┌─ The records

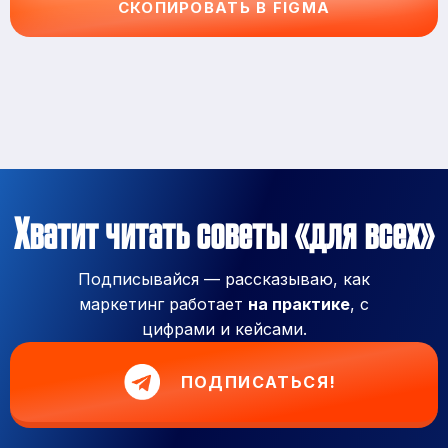
СКОПИРОВАТЬ В FIGMA
Хватит читать советы «для всех»
Подписывайся — рассказываю, как
маркетинг работает
на практике
, с
цифрами и кейсами.
ПОДПИСАТЬСЯ!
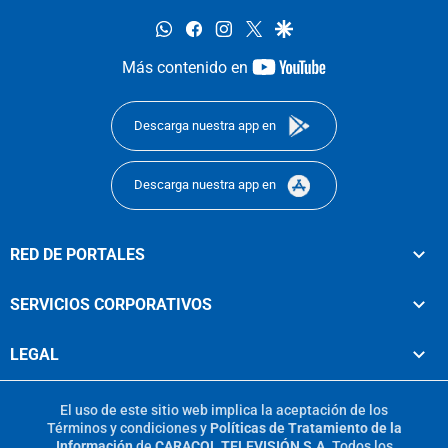
whatsapp
facebook
instagram
twitter
google
youtube-
Más contenido en
footer
Descarga nuestra app en
Descarga nuestra app en
RED DE PORTALES
SERVICIOS CORPORATIVOS
LEGAL
El uso de este sitio web implica la aceptación de los
Términos y condiciones
y
Políticas de Tratamiento de la
Información
de
CARACOL TELEVISIÓN S.A.
Todos los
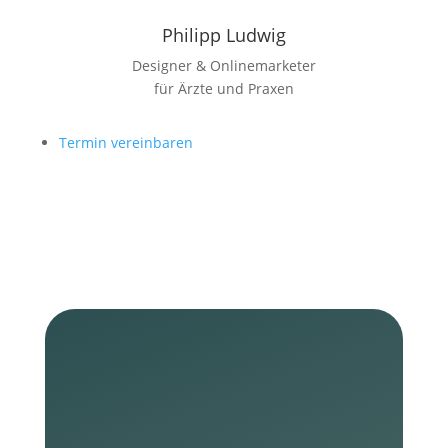
Philipp Ludwig
Designer & Onlinemarketer
für Ärzte und Praxen
Termin vereinbaren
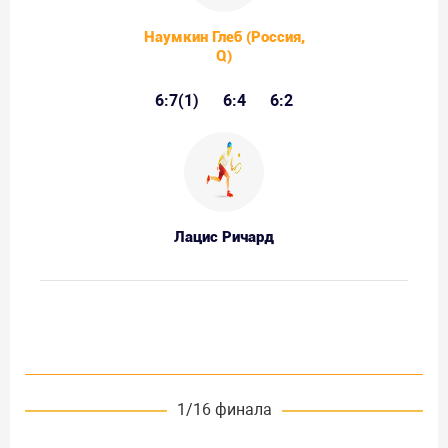
Наумкин Глеб (Россия,
Q)
6:7(1)
6:4
6:2
Лацис Ричард
1/16 финала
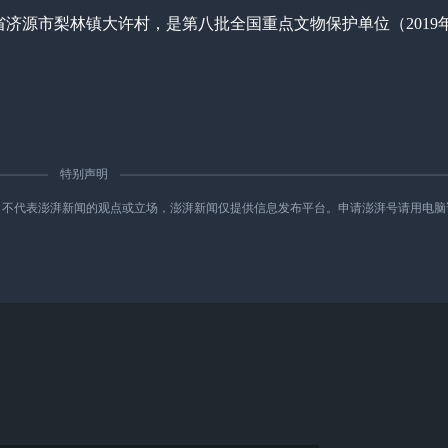
省济源市梨林镇大许村，是第八批全国重点文物保护单位（2019
特别声明
新闻的观点或立场，澎湃新闻仅提供信息发布平台。申请澎湃号请用电脑访问http://re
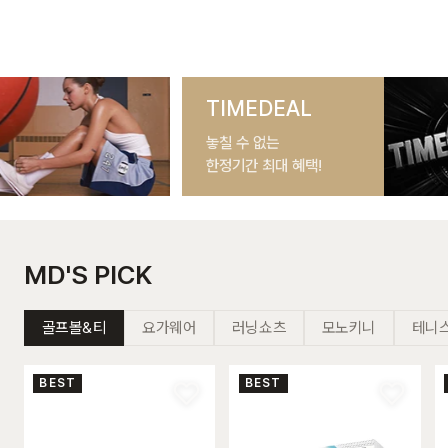
_BK
TIMEDEAL
놓칠 수 없는
한정기간 최대 혜택!
MD'S PICK
골프볼&티
요가웨어
러닝쇼츠
모노키니
테니
BEST
BEST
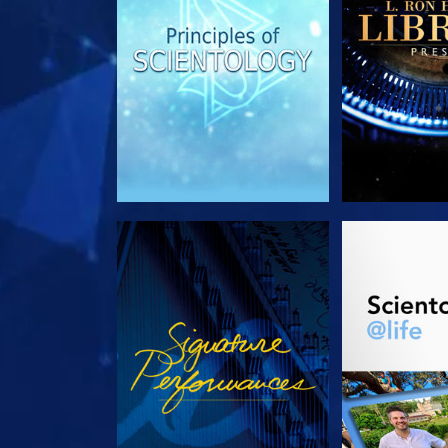
REGARDER
DÉCOUVRIR 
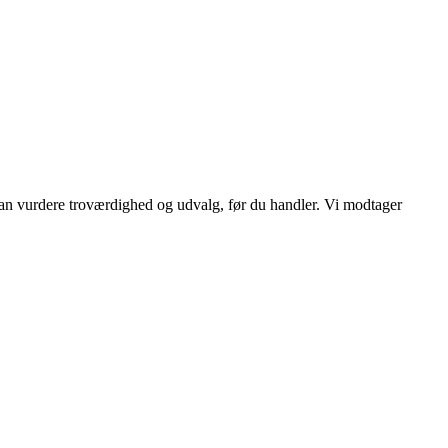
 kan vurdere troværdighed og udvalg, før du handler. Vi modtager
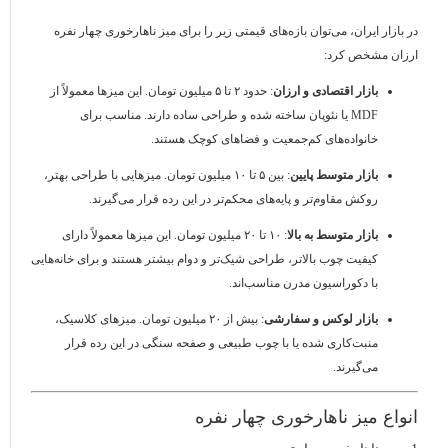
در بازار ایران، می‌توان بازه‌های قیمتی زیر را برای میز ناهارخوری چهار نفره
ارزان مشخص کرد:
بازار اقتصادی و ارزان
: حدود ۲ تا ۵ میلیون تومان. این میزها معمولاً از
MDF یا نئوپان ساخته شده و طراحی ساده دارند. مناسب برای
خانواده‌های کم‌جمعیت و فضاهای کوچک هستند.
بازار متوسط پایین
: بین ۵ تا ۱۰ میلیون تومان. میزهایی با طراحی بهتر،
روکش مقاوم‌تر و پایه‌های محکم‌تر در این رده قرار می‌گیرند.
بازار متوسط به بالا
: ۱۰ تا ۲۰ میلیون تومان. این میزها معمولاً دارای
کیفیت چوب بالاتر، طراحی شیک‌تر و دوام بیشتر هستند و برای خانه‌هایی
با دکوراسیون مدرن مناسب‌اند.
بازار لوکس و سفارشی
: بیش از ۲۰ میلیون تومان. میزهای کلاسیک،
منبت‌کاری شده یا با چوب طبیعی و صفحه سنگی در این رده قرار
می‌گیرند.
انواع میز ناهارخوری چهار نفره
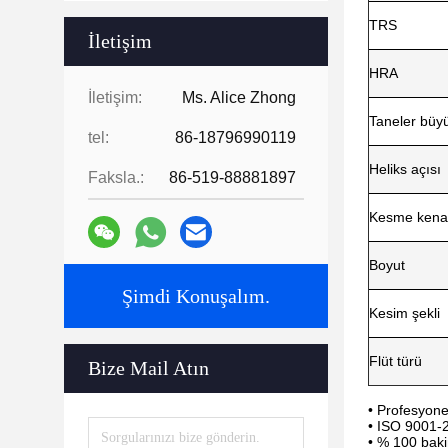
TRS
İletişim
HRA
İletişim:
Ms. Alice Zhong
Taneler büy
tel:
86-18796990119
Heliks açısı
Faksla.:
86-519-88881897
Kesme kenar
Boyut
Şimdi Konuşalım.
Kesim şekli
Flüt türü
Bize Mail Atın
• Profesyonel
• ISO 9001-2
• % 100 baki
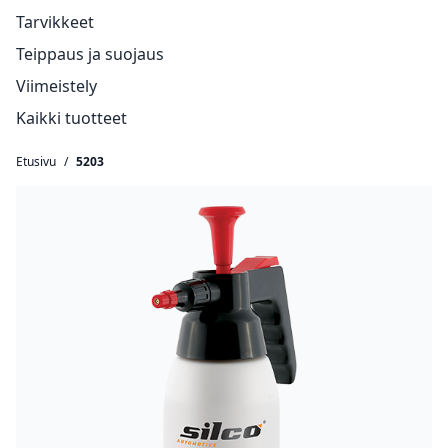
Tarvikkeet
Teippaus ja suojaus
Viimeistely
Kaikki tuotteet
Etusivu
/
5203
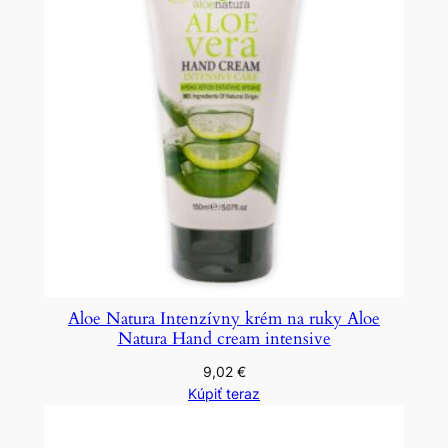
Aloe Natura Intenzívny krém na ruky Aloe
Natura Hand cream intensive
9,02
€
Kúpiť teraz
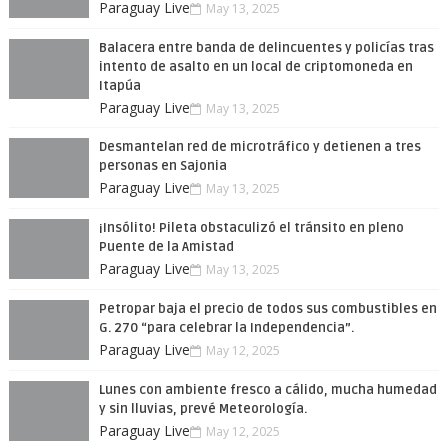
Paraguay Live
May 13, 2025
Balacera entre banda de delincuentes y policías tras
intento de asalto en un local de criptomoneda en
Itapúa
Paraguay Live
May 13, 2025
Desmantelan red de microtráfico y detienen a tres
personas en Sajonia
Paraguay Live
May 13, 2025
¡Insólito! Pileta obstaculizó el tránsito en pleno
Puente de la Amistad
Paraguay Live
May 13, 2025
Petropar baja el precio de todos sus combustibles en
G. 270 “para celebrar la Independencia”.
Paraguay Live
May 12, 2025
Lunes con ambiente fresco a cálido, mucha humedad
y sin lluvias, prevé Meteorología.
Paraguay Live
May 12, 2025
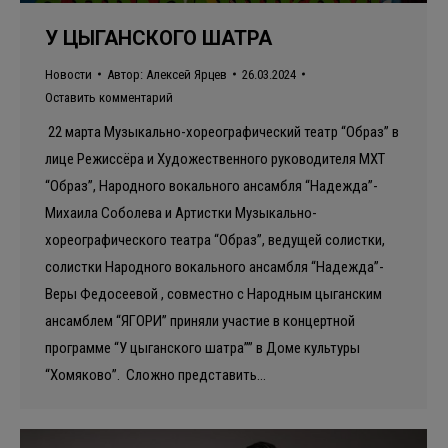
У ЦЫГАНСКОГО ШАТРА
Новости
Автор:
Алексей Ярцев
26.03.2024
Оставить комментарий
22 марта Музыкально-хореографический театр “Образ” в
лице Режиссёра и Художественного руководителя МХТ
“Образ”, Народного вокального ансамбля “Надежда”-
Михаила Соболева и Артистки Музыкально-
хореографического театра “Образ”, ведущей солистки,
солистки Народного вокального ансамбля “Надежда”-
Веры Федосеевой , совместно с Народным цыганским
ансамблем “ЯГОРИ” приняли участие в концертной
программе “У цыганского шатра”” в Доме культуры
“Хомяково”. Сложно представить…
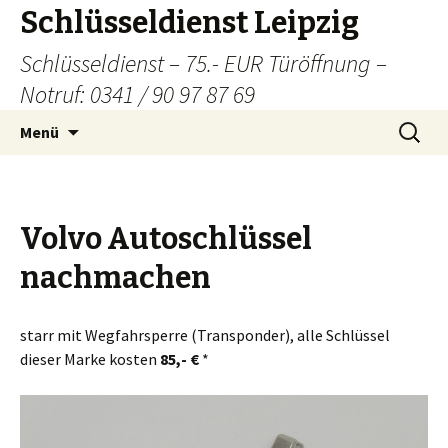
Schlüsseldienst Leipzig
Schlüsseldienst – 75.- EUR Türöffnung –
Notruf: 0341 / 90 97 87 69
Zum
Suchen
Menü
Inhalt
nach:
springen
Volvo Autoschlüssel
nachmachen
starr mit Wegfahrsperre (Transponder), alle Schlüssel
dieser Marke kosten
85,- €
*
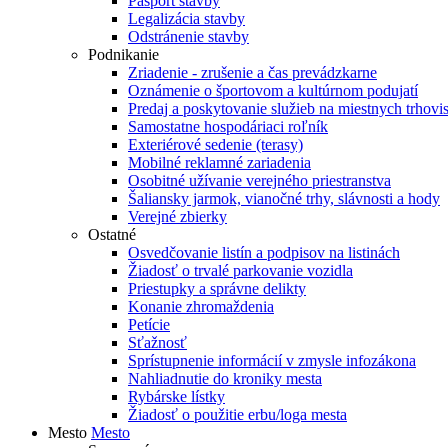
Pasport stavby
Legalizácia stavby
Odstránenie stavby
Podnikanie
Zriadenie - zrušenie a čas prevádzkarne
Oznámenie o športovom a kultúrnom podujatí
Predaj a poskytovanie služieb na miestnych trhovi
Samostatne hospodáriaci roľník
Exteriérové sedenie (terasy)
Mobilné reklamné zariadenia
Osobitné užívanie verejného priestranstva
Šaliansky jarmok, vianočné trhy, slávnosti a hody
Verejné zbierky
Ostatné
Osvedčovanie listín a podpisov na listinách
Žiadosť o trvalé parkovanie vozidla
Priestupky a správne delikty
Konanie zhromaždenia
Petície
Sťažnosť
Sprístupnenie informácií v zmysle infozákona
Nahliadnutie do kroniky mesta
Rybárske lístky
Žiadosť o použitie erbu/loga mesta
Mesto
Mesto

└─

Try it
Among the lines above, which contain the word "Natura"? Copy every one.

Solution for this problem
Aloe Natura Intenzívny krém na ruky Aloe
Natura Hand cream intensive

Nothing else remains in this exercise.